The high level of pigment of the unmilled rice also work wonders for our health. Pigments in brown rice, including anthcyanin, are phytochemicals that help scavenge free radicals often associated with cancer. While vegetables and fruits compares higher in terms of pigment content, eating brown rice boosts the levels further up the scale. Brown rice also contains some essential oils, those that contain fatty acids that our bodies need and cannot produce. This is really an add-on missing in white rice.

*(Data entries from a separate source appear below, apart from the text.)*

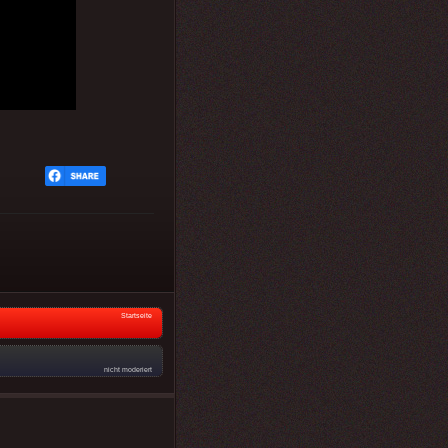
Startseite
nicht moderiert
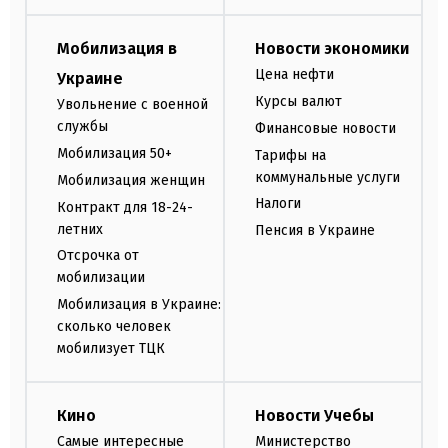
Мобилизация в
Новости экономики
Цена нефти
Украине
Курсы валют
Увольнение с военной
службы
Финансовые новости
Мобилизация 50+
Тарифы на
коммунальные услуги
Мобилизация женщин
Налоги
Контракт для 18-24-
летних
Пенсия в Украине
Отсрочка от
мобилизации
Мобилизация в Украине:
сколько человек
мобилизует ТЦК
Кино
Новости Учебы
Самые интересные
Министерство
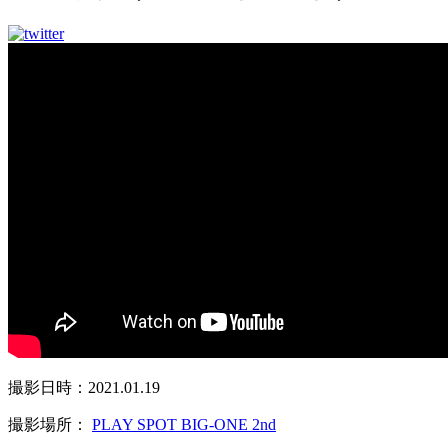
撮影日時：2021.01.19
撮影場所：
PLAY SPOT BIG-ONE 2nd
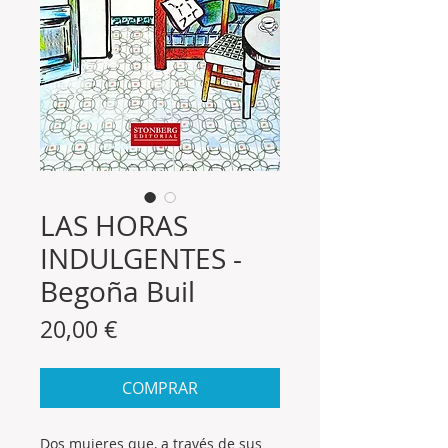
LAS HORAS
INDULGENTES -
Begoña Buil
Precio
20,00 €
COMPRAR
Dos mujeres que, a través de sus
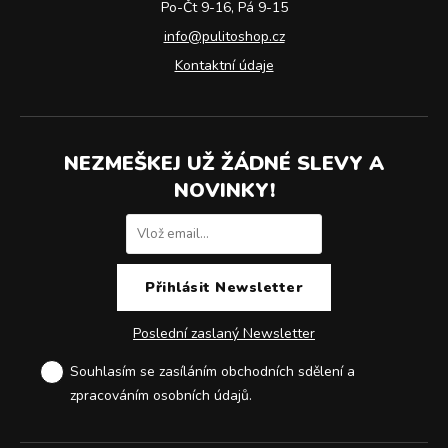
Po-Čt 9-16, Pá 9-15
info@pulitoshop.cz
Kontaktní údaje
NEZMEŠKEJ UŽ ŽÁDNÉ SLEVY A
NOVINKY!
Poslední zaslaný Newsletter
Souhlasím se zasíláním obchodních sdělení a
zpracováním osobních údajů
.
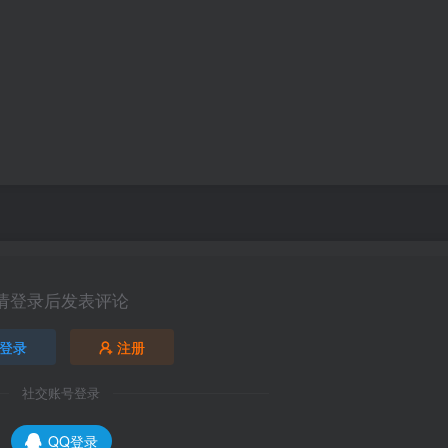
请登录后发表评论
登录
注册
社交账号登录
QQ登录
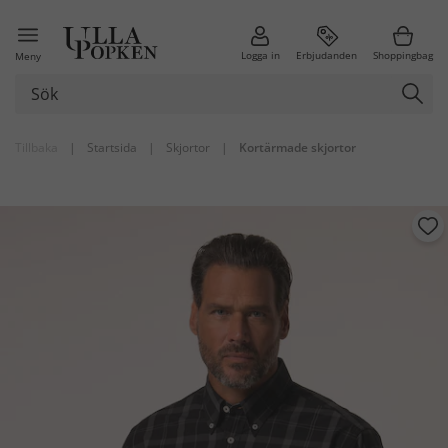
Logga in
Erbjudanden
Shoppingbag
Meny
Tillbaka
|
Startsida
|
Skjortor
|
Kortärmade skjortor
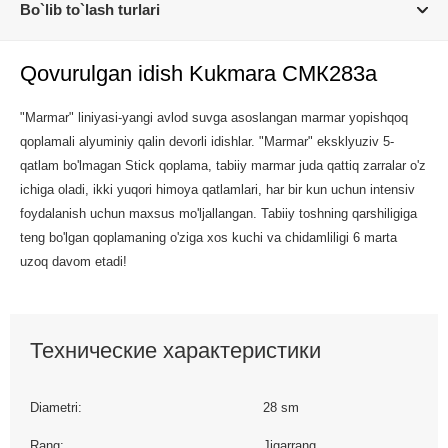
Bo`lib to`lash turlari
Qovurulgan idish Kukmara СМК283а
"Marmar" liniyasi-yangi avlod suvga asoslangan marmar yopishqoq
qoplamali alyuminiy qalin devorli idishlar. "Marmar" eksklyuziv 5-
qatlam bo'lmagan Stick qoplama, tabiiy marmar juda qattiq zarralar o'z
ichiga oladi, ikki yuqori himoya qatlamlari, har bir kun uchun intensiv
foydalanish uchun maxsus mo'ljallangan. Tabiiy toshning qarshiligiga
teng bo'lgan qoplamaning o'ziga xos kuchi va chidamliligi 6 marta
uzoq davom etadi!
Технические характеристики
Diametri:
28 sm
Rang:
Jigarrang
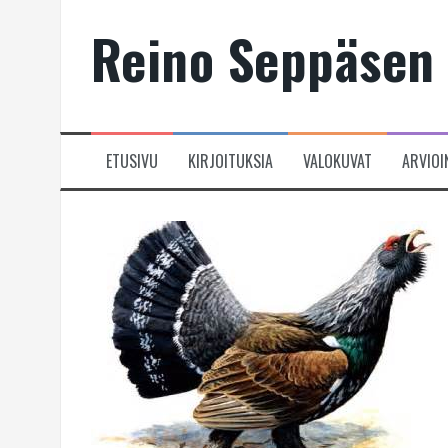
Skip
Reino Seppäsen 
to
content
ETUSIVU
KIRJOITUKSIA
VALOKUVAT
ARVIOI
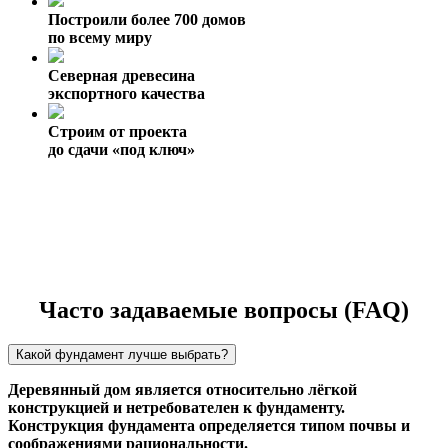
Построили более 700 домов
по всему миру
Северная древесина
экспортного качества
Строим от проекта
до сдачи «под ключ»
Часто задаваемые вопросы (FAQ)
Какой фундамент лучше выбрать?
Деревянный дом является относительно лёгкой
конструкцией и нетребователен к фундаменту.
Конструкция фундамента определяется типом почвы и
соображениями рациональности.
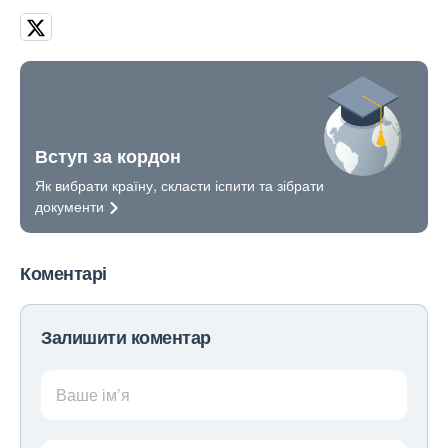
Вступ за кордон
Як вибрати країну, скласти іспити та зібрати
документи
Коментарі
Залишити коментар
Ваше ім’я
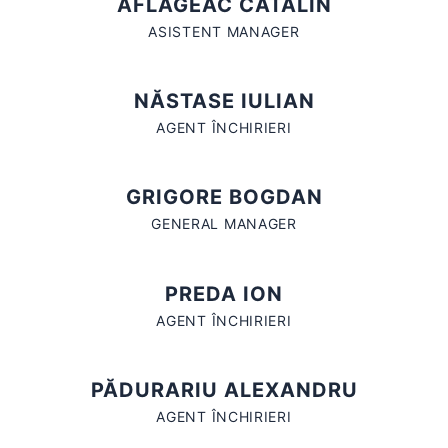
AFLAGEAC CĂTĂLIN
ASISTENT MANAGER
NĂSTASE IULIAN
AGENT ÎNCHIRIERI
GRIGORE BOGDAN
GENERAL MANAGER
PREDA ION
AGENT ÎNCHIRIERI
PĂDURARIU ALEXANDRU
AGENT ÎNCHIRIERI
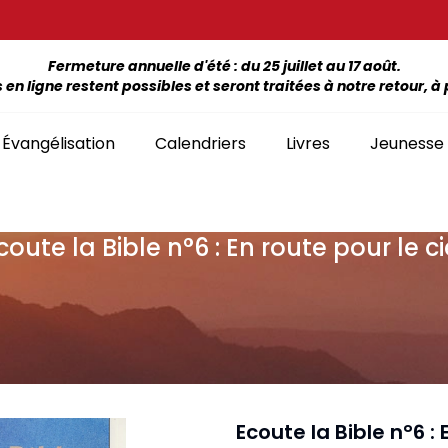
Fermeture annuelle d'été : du 25 juillet au 17 août.
 ligne restent possibles et seront traitées à notre retour, à p
Évangélisation
Calendriers
Livres
Jeunesse
coute la Bible n°6 : En route pour le ci
ÉTUDE DE LA BIBLE PAR LIVRE
La Bonne Semence
Bon
SÉLECTION
giles, NT, Bibles
SÉRIES
Séries Bible complète
emiers Prix)
Le Seigneur est
Cha
Premiers Prix
Collection Boules de neige
proche
liants
Séries Ancien Testament
Car
Malvoyants
Collection Ecoute la Bible
Texte biblique seul
endriers
Ebo
Séries Nouveau Testament
Audio
Mensuels
res et brochures
Collection Goutte d'eau
Ecoute la Bible n°6 : 
Lan
Classement par livre de la Bible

Truly, no natural rice can beat brown rice in terms of health and nutrition goodness. It is available, affordable, local, sustainable, and delicious! Last Christmas, everyone got a bag of brown rice from me as a present. As I mentioned at one of our corporate meetings, “Why don’t we give health on Christmas day?” I personally gave tips on how to cook it. “Cook it as you would white rice, but with a ratio of 3 cups water to 1 cup brown rice.” I also gifted some of them with my e-book on Philippine Ingredients Volume 2, which features rice, grains, nuts, and seeds, and beans and legumes that are indigenous to our country. There is a special section on brown rice.

I am now scouting for restaurants that offer brown rice to their clients. And, I hope that the waiter will nod enthusiastically when I say, “make mine brown!”.